_THE TASK_: Write out the records in full and without alteration, setting aside their pictures.

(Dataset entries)
::::

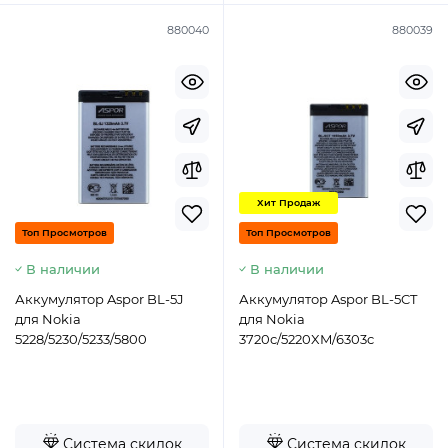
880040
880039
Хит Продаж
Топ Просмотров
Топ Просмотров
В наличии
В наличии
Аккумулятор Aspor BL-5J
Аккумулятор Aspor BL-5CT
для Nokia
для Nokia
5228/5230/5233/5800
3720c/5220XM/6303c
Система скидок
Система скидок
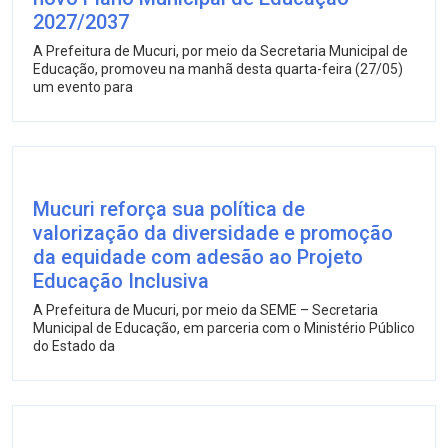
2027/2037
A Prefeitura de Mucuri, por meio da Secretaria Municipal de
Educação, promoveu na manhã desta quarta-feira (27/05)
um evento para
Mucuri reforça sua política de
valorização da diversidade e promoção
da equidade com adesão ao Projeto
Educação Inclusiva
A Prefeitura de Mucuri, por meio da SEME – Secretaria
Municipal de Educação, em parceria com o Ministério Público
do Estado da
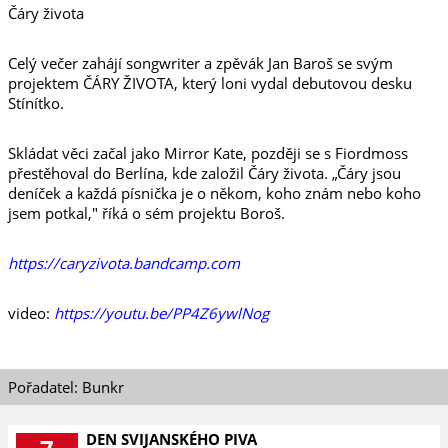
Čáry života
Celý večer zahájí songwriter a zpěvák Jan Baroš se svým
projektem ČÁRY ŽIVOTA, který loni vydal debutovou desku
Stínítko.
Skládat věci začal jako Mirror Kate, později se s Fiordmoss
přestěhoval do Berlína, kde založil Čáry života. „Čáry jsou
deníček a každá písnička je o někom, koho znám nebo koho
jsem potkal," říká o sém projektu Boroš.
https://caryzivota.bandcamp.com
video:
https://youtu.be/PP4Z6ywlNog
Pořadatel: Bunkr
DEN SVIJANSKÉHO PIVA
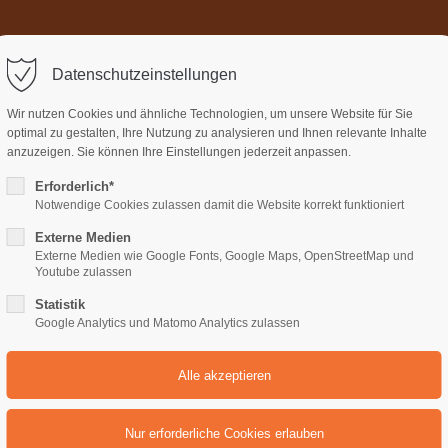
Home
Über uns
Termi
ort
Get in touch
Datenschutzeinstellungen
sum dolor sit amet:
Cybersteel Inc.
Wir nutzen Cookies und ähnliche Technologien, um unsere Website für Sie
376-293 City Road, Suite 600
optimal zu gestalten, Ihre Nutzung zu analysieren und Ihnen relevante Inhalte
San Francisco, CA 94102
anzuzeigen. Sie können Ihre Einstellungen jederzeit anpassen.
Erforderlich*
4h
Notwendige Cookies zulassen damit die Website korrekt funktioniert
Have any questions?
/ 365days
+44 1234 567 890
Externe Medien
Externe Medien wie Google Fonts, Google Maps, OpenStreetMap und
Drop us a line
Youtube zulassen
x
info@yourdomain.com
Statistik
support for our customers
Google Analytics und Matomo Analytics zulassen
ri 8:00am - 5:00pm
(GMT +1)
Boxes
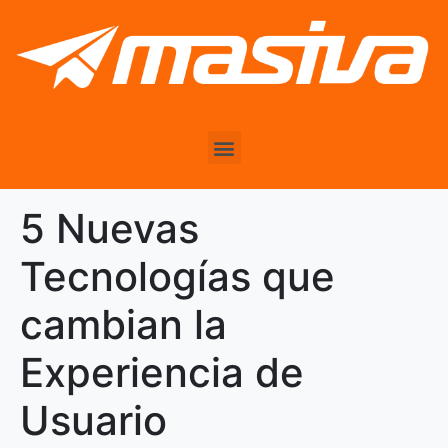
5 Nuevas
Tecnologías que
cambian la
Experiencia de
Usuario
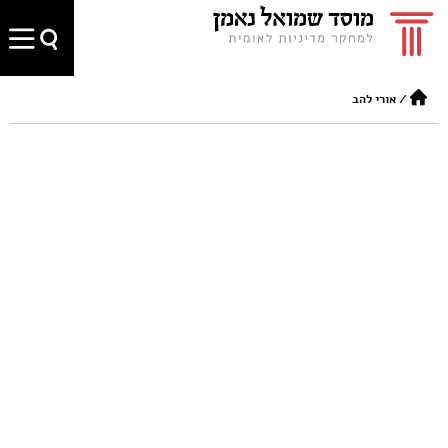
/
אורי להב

::::

_RESULT_:
880040
880039
Хит Продаж
Топ Просмотров
Топ Просмотров
В наличии
В наличии
Аккумулятор Aspor BL-5J
Аккумулятор Aspor BL-5CT
для Nokia
для Nokia
5228/5230/5233/5800
3720c/5220XM/6303c
Система скидок
Система скидок
2027/2037
A Prefeitura de Mucuri, por meio da Secretaria Municipal de
Educação, promoveu na manhã desta quarta-feira (27/05)
um evento para
Mucuri reforça sua política de
valorização da diversidade e promoção
da equidade com adesão ao Projeto
Educação Inclusiva
A Prefeitura de Mucuri, por meio da SEME – Secretaria
Municipal de Educação, em parceria com o Ministério Público
do Estado da
Čáry života
Celý večer zahájí songwriter a zpěvák Jan Baroš se svým
projektem ČÁRY ŽIVOTA, který loni vydal debutovou desku
Stínítko.
Skládat věci začal jako Mirror Kate, později se s Fiordmoss
přestěhoval do Berlína, kde založil Čáry života. „Čáry jsou
deníček a každá písnička je o někom, koho znám nebo koho
jsem potkal," říká o sém projektu Boroš.
https://caryzivota.bandcamp.com
video:
https://youtu.be/PP4Z6ywlNog
Pořadatel: Bunkr
DEN SVIJANSKÉHO PIVA
Home
Über uns
Termi
ort
Get in touch
Datenschutzeinstellungen
sum dolor sit amet:
Cybersteel Inc.
Wir nutzen Cookies und ähnliche Technologien, um unsere Website für Sie
376-293 City Road, Suite 600
optimal zu gestalten, Ihre Nutzung zu analysieren und Ihnen relevante Inhalte
San Francisco, CA 94102
anzuzeigen. Sie können Ihre Einstellungen jederzeit anpassen.
Erforderlich*
4h
Notwendige Cookies zulassen damit die Website korrekt funktioniert
Have any questions?
/ 365days
+44 1234 567 890
Externe Medien
Externe Medien wie Google Fonts, Google Maps, OpenStreetMap und
Drop us a line
Youtube zulassen
x
info@yourdomain.com
Statistik
support for our customers
Google Analytics und Matomo Analytics zulassen
ri 8:00am - 5:00pm
(GMT +1)
Boxes
5 Nuevas
Tecnologías que
cambian la
Experiencia de
Usuario
/
אורי להב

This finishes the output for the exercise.